The question now is purely whether they’ll lose anyone except Van Drew and Peterson.
Another possible vote-switcher showed her cards this afternoon. That was Abigail Spanberger of Virginia. She’s sticking with Pelosi:
EXCLUSIVE: @RepSpanberger says she will vote YES on the Articles of Impeachment. She says the evidence is clear. Hear her reasons and @VP Mike Pence’s reaction at 5 & 6 on @NBC12. pic.twitter.com/uidkKgr58T
— Heather Sullivan (@HeatherNBC12) December 16, 2019
Spanberger knocked off tea-party favorite Dave Brat in Virginia’s Seventh District last fall, winning by less than two points in an area that leans R+6. She’s in the same boat Elissa Slotkin is in by backing impeachment today. With Spanberger sticking with Team Impeach, the number of Dems who might plausibly flip is down to only three or four, if that. The big question mark remains Kendra Horn of Oklahoma, who represents an R+10 district, but Horn’s now under added pressure after Joe Cunningham and Ben McAdams announced that they’ll vote to impeach. Before that, Horn might have been given a pass by lefties for voting no on grounds that she needs to protect herself next year. Now that Cunningham and McAdams have tempted fate by supporting Trump’s ouster, though, Horn will look gutless if she fails to follow suit. They’re in every bit as much electoral danger as she is but they bit the bullet. What’s her excuse if she doesn’t?

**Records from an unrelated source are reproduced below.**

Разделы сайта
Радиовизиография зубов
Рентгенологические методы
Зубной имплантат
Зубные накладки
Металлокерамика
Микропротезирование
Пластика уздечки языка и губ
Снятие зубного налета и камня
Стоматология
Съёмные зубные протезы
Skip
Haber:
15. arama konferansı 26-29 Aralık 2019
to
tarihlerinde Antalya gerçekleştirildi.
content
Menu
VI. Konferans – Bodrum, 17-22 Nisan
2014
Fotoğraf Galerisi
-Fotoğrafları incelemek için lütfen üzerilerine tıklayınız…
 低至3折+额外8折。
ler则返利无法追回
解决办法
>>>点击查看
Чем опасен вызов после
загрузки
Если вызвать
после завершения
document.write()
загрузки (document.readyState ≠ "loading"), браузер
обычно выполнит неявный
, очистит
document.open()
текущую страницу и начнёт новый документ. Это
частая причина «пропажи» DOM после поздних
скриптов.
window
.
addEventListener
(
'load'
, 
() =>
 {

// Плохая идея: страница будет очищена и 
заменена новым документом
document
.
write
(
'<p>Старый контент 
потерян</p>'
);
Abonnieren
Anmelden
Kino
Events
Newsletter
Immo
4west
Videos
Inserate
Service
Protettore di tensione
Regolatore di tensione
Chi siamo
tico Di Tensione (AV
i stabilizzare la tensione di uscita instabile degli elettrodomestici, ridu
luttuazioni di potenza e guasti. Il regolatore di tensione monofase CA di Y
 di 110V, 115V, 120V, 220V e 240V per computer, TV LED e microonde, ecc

Increasingly I’m thinking that the only other Dem who might flip is … Tulsi, whose home district in Hawaii is a breezy D+19. She’s retiring so she wouldn’t be risking anything immediately by voting no, but her long-term future as a Democratic politician (inasmuch as one exists for her) would be completely over. They’d never forgive her for a betrayal like this when she’s already under suspicion for being a closet right-wing nationalist, the sort of person who’s more comfortable on Tucker Carlson’s show than she is on Pod Save America. But maybe that’s the point — if Gabbard has decided that her political future lies in being a right-friendly independent or some sort of highly unorthodox Republican (or a right-wing media figure, of course) then the obvious play is to vote no. If you’re going to rebrand, go big. This would be as big as it gets.

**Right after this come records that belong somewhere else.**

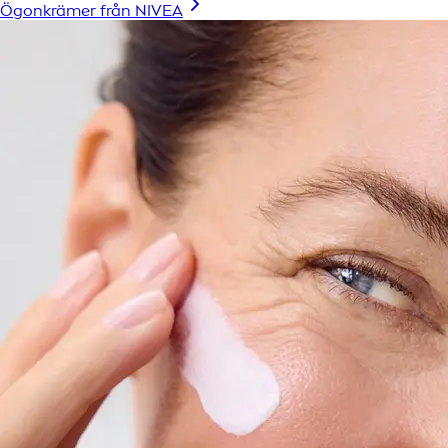
Ögonkrämer från NIVEA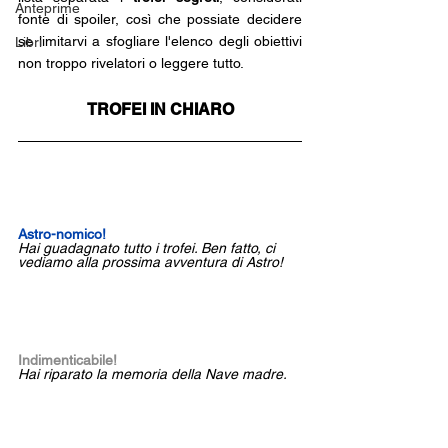
Anteprime
fonte di spoiler, così che possiate decidere 
se limitarvi a sfogliare l'elenco degli obiettivi 
Libri
non troppo rivelatori o leggere tutto.
TROFEI IN CHIARO
Astro-nomico!
Hai guadagnato tutto i trofei. Ben fatto, ci 
vediamo alla prossima avventura di Astro!
Indimenticabile! 
Hai riparato la memoria della Nave madre.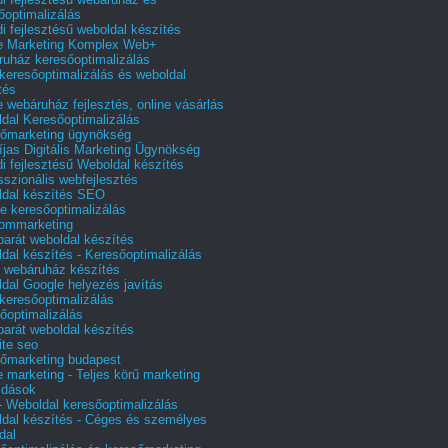
őoptimalizálás
i fejlesztésű weboldal készítés
e Marketing Komplex Web+
uház keresőoptimalizálás
 keresőoptimalizálás és weboldal
tés
e webáruház fejlesztés, online vásárlás
dal Keresőoptimalizálás
őmarketing ügynökség
íjas Digitális Marketing Ügynökség
i fejlesztésű Weboldal készítés
sszionális webfejlesztés
dal készítés SEO
e keresőoptimalizálás
lommarketing
barát weboldal készítés
dal készítés - Keresőoptimalizálás
 webáruház készítés
dal Google helyezés javítás
 keresőoptimalizálás
őoptimalizálás
barát weboldal készítés
te seo
őmarketing budapest
e marketing - Teljes körű marketing
ldások
 Weboldal keresőoptimalizálás
dal készítés - Céges és személyes
dal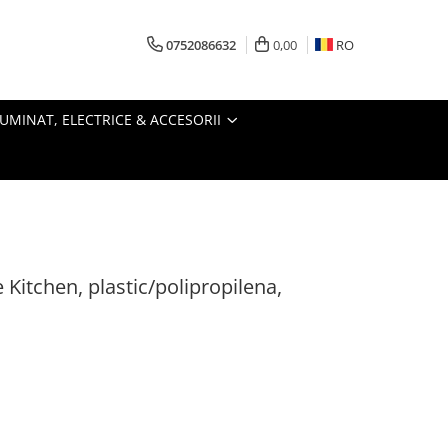
0752086632
0,00
RO
LUMINAT, ELECTRICE & ACCESORII
 Kitchen, plastic/polipropilena,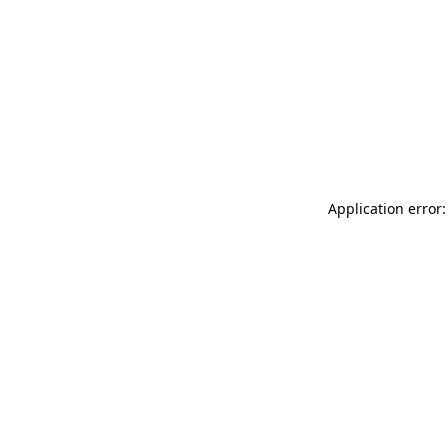
Application error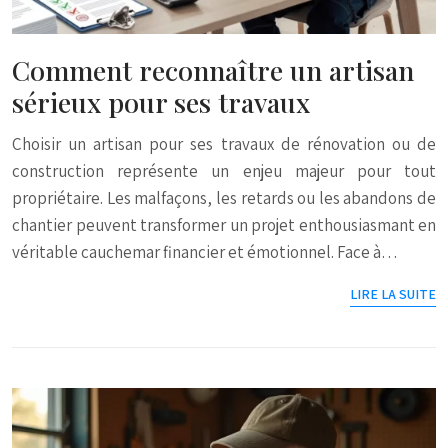
Comment reconnaître un artisan
sérieux pour ses travaux
Choisir un artisan pour ses travaux de rénovation ou de
construction représente un enjeu majeur pour tout
propriétaire. Les malfaçons, les retards ou les abandons de
chantier peuvent transformer un projet enthousiasmant en
véritable cauchemar financier et émotionnel. Face à…
LIRE LA SUITE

It might even help her, sort of, in her Democratic presidential campaign. She recently moved to New Hampshire and is all-in on the primary there, expecting to benefit from crossover votes from independents and Republicans. Wouldn’t surprise me to see her overperform on Election Day thanks to those groups, especially if she panders to them by opposing impeachment. Then she could drop out of the race and declare some sort of moral victory, that she stood for independence, etc. I’m intrigued to see which way she goes here.
While we wait for more Dems to show their cards, a little food for thought: Did Van Drew’s decision to bolt the party put extra pressure on Pelosi to make sure other wary Democrats voted yes on impeachment? Trump’s going to hold a presser tomorrow or Wednesday with Van Drew and present him as the ultimate proof of how badly the Dems’ impeachment push backfired. Not only did they fail to win any House Republicans over, not only will the president be acquitted in the Senate (possibly on a bipartisan vote), but they’ve actually shrunk their caucus by doing this. Maybe Pelosi looked at that and thought the only way to properly counterprogram it is to show how united Democrats are behind impeachment. That means no more defectors besides Van Drew and Peterson (and Tulsi, perhaps, who’s a loose cannon). I wonder if Cunningham and McAdams were planning/hoping to vote no today until they got a call this weekend after the Van Drew news to tell them “nope.”